I have noticed that my goat's milk is pretty foamy some days and not foamy at all on others! I notice that the milk is actually more foamy when they are in heat! Is this normal????


----------



## NigerianDwarfOwner707 (May 17, 2018)

Foamy from out of the udder or when it gets squirted in a bowl? Because the action of milking into a pot or whatever you use creates foamy milk on the top. It should not be foamy textured, though. Never heard of more foam being heat related. Maybe just a coincidence onder:


----------



## groovyoldlady (Jul 21, 2011)

My Nigerians have foamy milk when I'm milking them into the bucket. There's definitely more some days than others, but I never noticed a correlation with hormones. I'll have to be more observant!


----------



## Krystal olsen (Jan 28, 2019)

I am milking into a stainless steel bucket! I mean as long as it's nothing to worry about it's all good. It seems like on days they are in heat there is a lot of foam sitting in the strainer after I pour it through.


----------



## ksalvagno (Oct 6, 2009)

Foam is nothing to worry about.


----------



## NigerianDwarfOwner707 (May 17, 2018)

Agreed. Not to worry. As long as the milk itself is good.


----------



## NigerianDwarfOwner707 (May 17, 2018)

Agreed. Not to worry. As long as the milk itself is good.


----------



## Krystal olsen (Jan 28, 2019)

Thank you everyone!!!!


----------



## cristina-sorina (May 4, 2018)

I've not noticed a correlation but I'll have to pay more attention.

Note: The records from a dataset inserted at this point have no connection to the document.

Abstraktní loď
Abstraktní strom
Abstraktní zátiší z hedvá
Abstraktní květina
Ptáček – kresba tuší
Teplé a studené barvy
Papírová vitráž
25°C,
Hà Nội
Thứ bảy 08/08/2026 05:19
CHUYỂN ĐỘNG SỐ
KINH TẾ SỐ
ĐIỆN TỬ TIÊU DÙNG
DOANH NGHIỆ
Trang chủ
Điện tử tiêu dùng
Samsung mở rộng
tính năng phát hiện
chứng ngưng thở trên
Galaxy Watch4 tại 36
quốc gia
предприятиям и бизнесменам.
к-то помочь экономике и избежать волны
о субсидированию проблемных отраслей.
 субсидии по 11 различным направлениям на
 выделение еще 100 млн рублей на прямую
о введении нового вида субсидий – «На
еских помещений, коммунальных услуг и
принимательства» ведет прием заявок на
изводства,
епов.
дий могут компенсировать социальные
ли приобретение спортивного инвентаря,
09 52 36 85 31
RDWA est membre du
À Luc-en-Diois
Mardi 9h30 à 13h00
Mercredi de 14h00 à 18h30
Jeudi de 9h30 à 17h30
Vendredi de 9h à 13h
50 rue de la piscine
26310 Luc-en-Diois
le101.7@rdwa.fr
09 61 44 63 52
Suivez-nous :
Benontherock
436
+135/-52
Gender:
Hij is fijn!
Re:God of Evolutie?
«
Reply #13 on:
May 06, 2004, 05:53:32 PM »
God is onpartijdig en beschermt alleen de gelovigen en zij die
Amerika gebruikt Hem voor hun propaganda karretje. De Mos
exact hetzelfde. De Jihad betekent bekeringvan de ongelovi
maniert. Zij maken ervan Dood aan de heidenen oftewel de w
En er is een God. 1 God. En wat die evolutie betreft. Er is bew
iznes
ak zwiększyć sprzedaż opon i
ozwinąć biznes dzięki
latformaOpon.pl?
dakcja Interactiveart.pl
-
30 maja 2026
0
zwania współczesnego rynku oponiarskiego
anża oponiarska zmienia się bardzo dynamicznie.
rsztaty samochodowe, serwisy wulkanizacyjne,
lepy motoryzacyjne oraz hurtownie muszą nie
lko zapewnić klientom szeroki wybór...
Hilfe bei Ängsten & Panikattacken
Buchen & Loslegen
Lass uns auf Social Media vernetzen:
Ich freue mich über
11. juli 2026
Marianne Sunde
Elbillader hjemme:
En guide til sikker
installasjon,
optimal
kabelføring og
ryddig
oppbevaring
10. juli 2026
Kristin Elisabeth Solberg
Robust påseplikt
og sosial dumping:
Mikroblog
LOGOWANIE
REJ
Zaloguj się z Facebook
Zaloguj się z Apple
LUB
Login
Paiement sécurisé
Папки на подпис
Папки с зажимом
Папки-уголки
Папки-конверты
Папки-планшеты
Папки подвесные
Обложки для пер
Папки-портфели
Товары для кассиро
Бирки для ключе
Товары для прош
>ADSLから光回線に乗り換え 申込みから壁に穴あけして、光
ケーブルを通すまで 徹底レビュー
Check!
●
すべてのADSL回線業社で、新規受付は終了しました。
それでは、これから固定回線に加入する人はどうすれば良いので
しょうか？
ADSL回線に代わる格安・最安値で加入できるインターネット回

Coffee addict here: But Does anyone else think that foam would be lovely on top of their coffee or am I the only one? When I milk in the mornings and the milk is foamy I wish there was a way to strain the foam so i could use it in my morning coffee.


----------



## Island Milker (Dec 11, 2018)

I am defiantly a fan of foamy milk. One of my goats who is very easy to milk(big teats), has lots of foam, where as my first time freshner has a small amount of foam. Its a lot easier to get a nice steady long stream from my easy to milk goat as apposed to my first time freshner with the little squirts of milk.


----------



## whitejerabias (May 6, 2019)

cristina-sorina said:


> Coffee addict here: But Does anyone else think that foam would be lovely on top of their coffee or am I the only one? When I milk in the mornings and the milk is foamy I wish there was a way to strain the foam so i could use it in my morning coffee.


Oh yes! I have been a militant black coffee drinker for years until we got the goats. My first coffee of the day must and forever will be black and hot but subsequent cups have all been replaced with half goat milk. There's a special kind of romance for having my first cup as I prepare their breakfast and then the second cup with the milk I just milked.

I get foam in the bucket, but it's always gone by the time we strain it or it strains out. But I have a milk throther, I will have to make myself a latte tomorrow!


----------